Gordon Hull (2022) How Foucault Got Rid of (Bossy) Marxism, Critical Review,
DOI: 10.1080/08913811.2022.2121516
ABSTRACT
Foucault distanced himself from Marxism even though he worked in an environment—left French theory of the 1960s and 1970s—where Marxism was the dominant frame of reference. By viewing Foucault in the context of French Marxist theoretical debates of his day, we can connect his criticisms of Marxism to his discussions of the status of intellectuals. Foucault viewed standard Marxist approaches to the role of intellectuals as a problem of power and knowledge applicable to the Communist party. Marxist party intellectuals, in his view, had developed rigid and universal theories and had used them to prescribe action, which prevented work on the sorts of problems that he uncovered—even though these problems were central to the development of capitalism.

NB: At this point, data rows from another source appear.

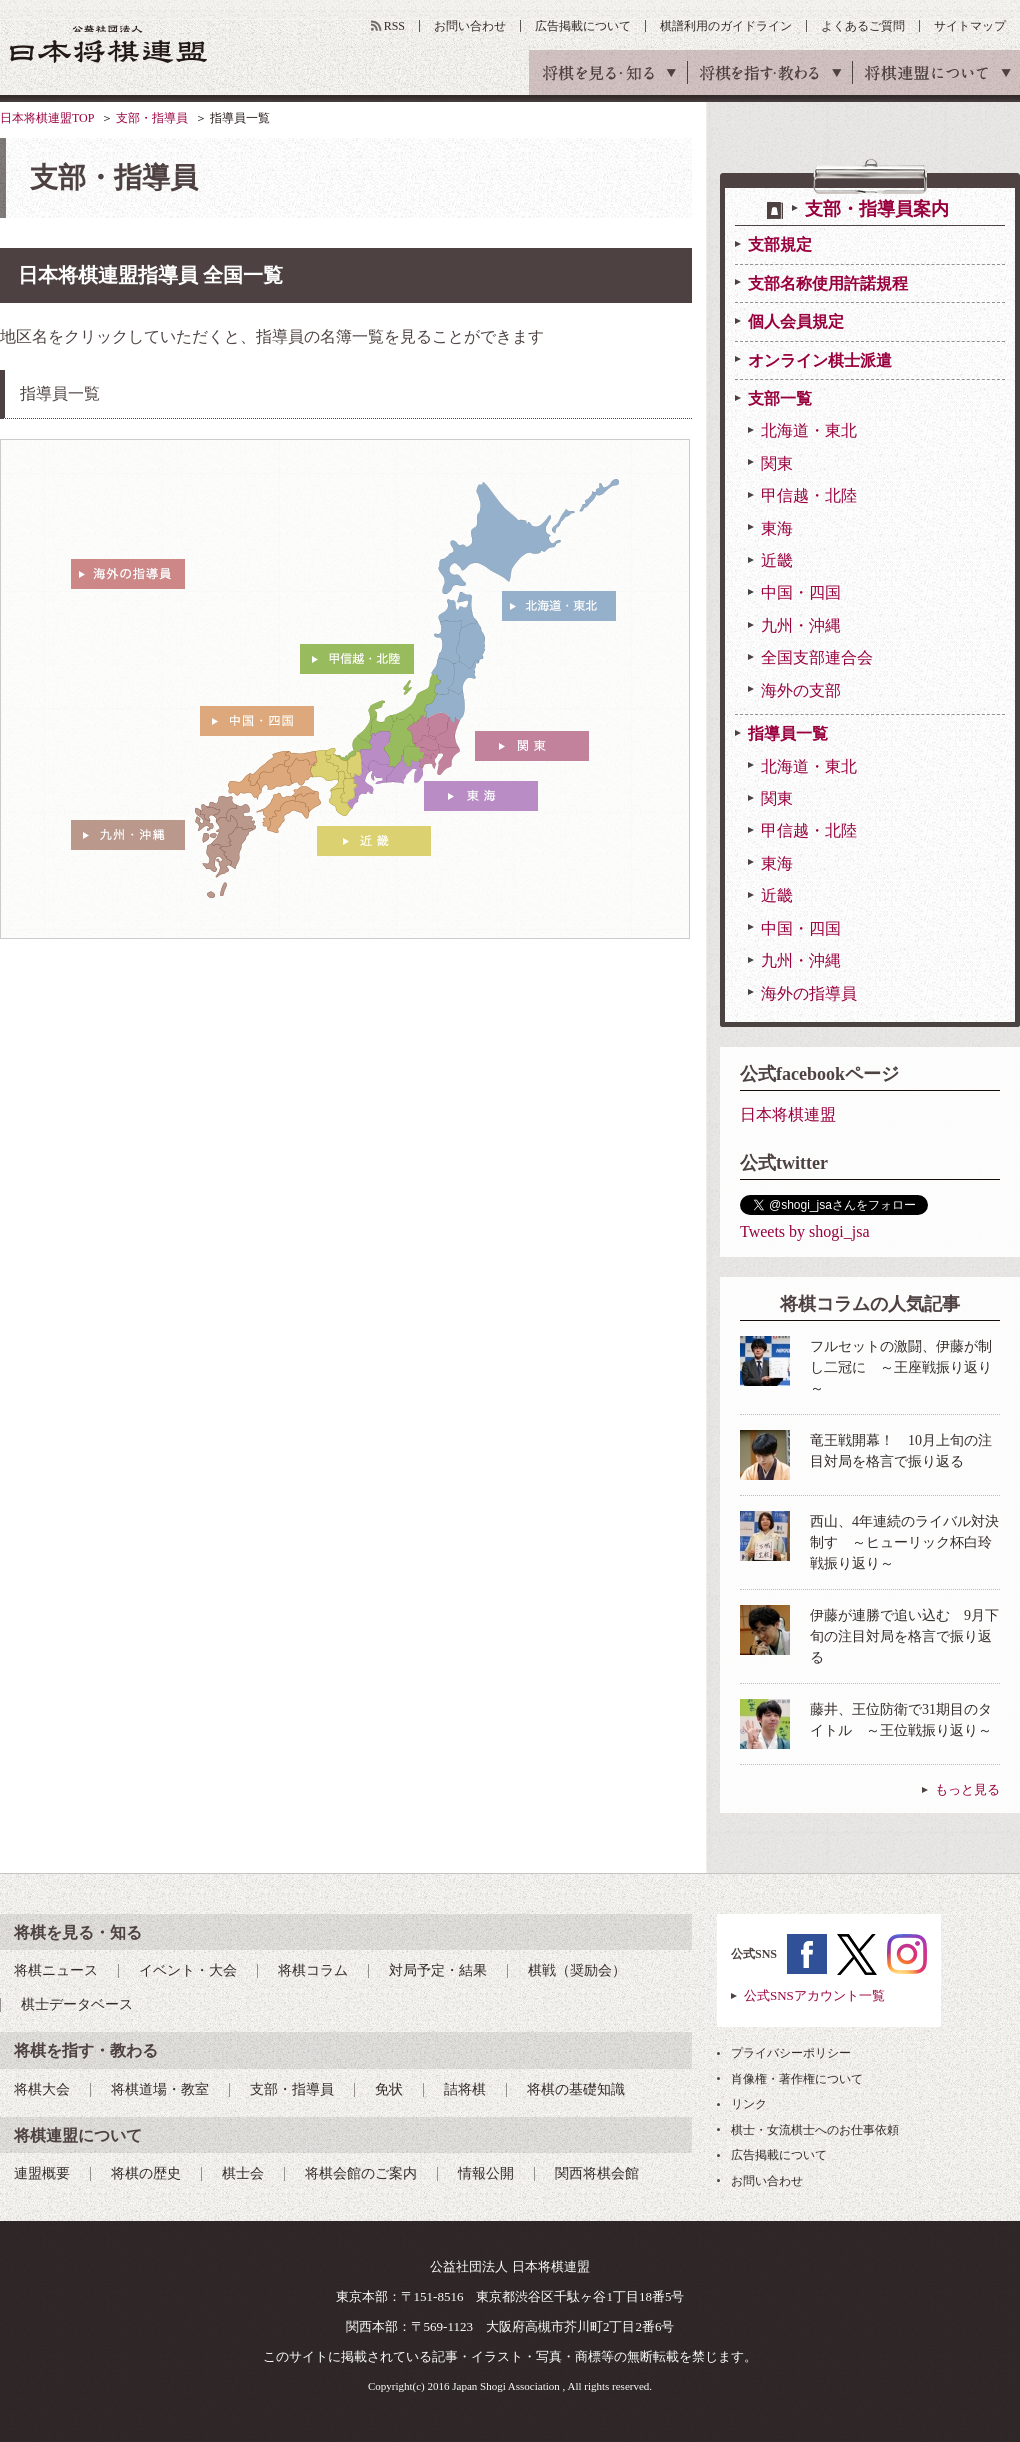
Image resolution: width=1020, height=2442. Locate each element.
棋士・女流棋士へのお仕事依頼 (815, 2130)
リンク (749, 2104)
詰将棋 (465, 2089)
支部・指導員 (152, 118)
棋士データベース (77, 2004)
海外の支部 (801, 690)
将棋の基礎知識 (576, 2089)
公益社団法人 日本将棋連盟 (109, 43)
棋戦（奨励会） (577, 1970)
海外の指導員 (809, 993)
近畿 (777, 560)
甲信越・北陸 (809, 495)
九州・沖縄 (801, 625)
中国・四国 (801, 592)
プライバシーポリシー (791, 2053)
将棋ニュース (56, 1970)
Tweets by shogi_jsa (805, 1231)
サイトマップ (970, 26)
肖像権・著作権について (797, 2079)
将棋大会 (42, 2089)
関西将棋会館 (597, 2173)
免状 (389, 2089)
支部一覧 (780, 398)
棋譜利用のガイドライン (726, 26)
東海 (777, 528)
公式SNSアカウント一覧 (814, 1995)
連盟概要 (42, 2173)
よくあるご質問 (863, 26)
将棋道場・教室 (160, 2089)
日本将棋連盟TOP (47, 118)
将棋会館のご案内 (361, 2173)
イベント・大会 (188, 1970)
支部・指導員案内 (877, 209)
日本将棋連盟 (788, 1114)
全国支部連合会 (817, 657)
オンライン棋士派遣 (820, 360)
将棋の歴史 (146, 2173)
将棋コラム (313, 1970)
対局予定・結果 (438, 1970)
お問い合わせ (470, 26)
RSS (394, 26)
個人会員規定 (796, 321)
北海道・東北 (809, 430)
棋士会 (243, 2173)
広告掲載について (583, 26)
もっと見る (967, 1789)
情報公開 (486, 2173)
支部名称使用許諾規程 (828, 283)
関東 (777, 463)
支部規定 (780, 244)
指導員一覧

Keywords: Althusser, anticolonialism, communism, Fanon, Foucault, Marx, Marxism, Rancière, Parti Communiste Français
this was excellent thanks, also from that issue (and unlocked):
“I agree with Colin Koopman (2019, 23) that such “a method is not a guaranteed way of achieving a goal; it is not a foolproof recipe; least of all is it a surefire algorithm. A method is simply a way of proceeding.” The problematization of government by complexity qua wicked problems, then, displaces theory’s preferred method of the exegesis of key texts and thinkers. Unfamiliar actors who were, first and foremost, involved in practical projects may offer greater traction in making sense of emergent political practices and the complicated historical storylines with which they are enmeshed.”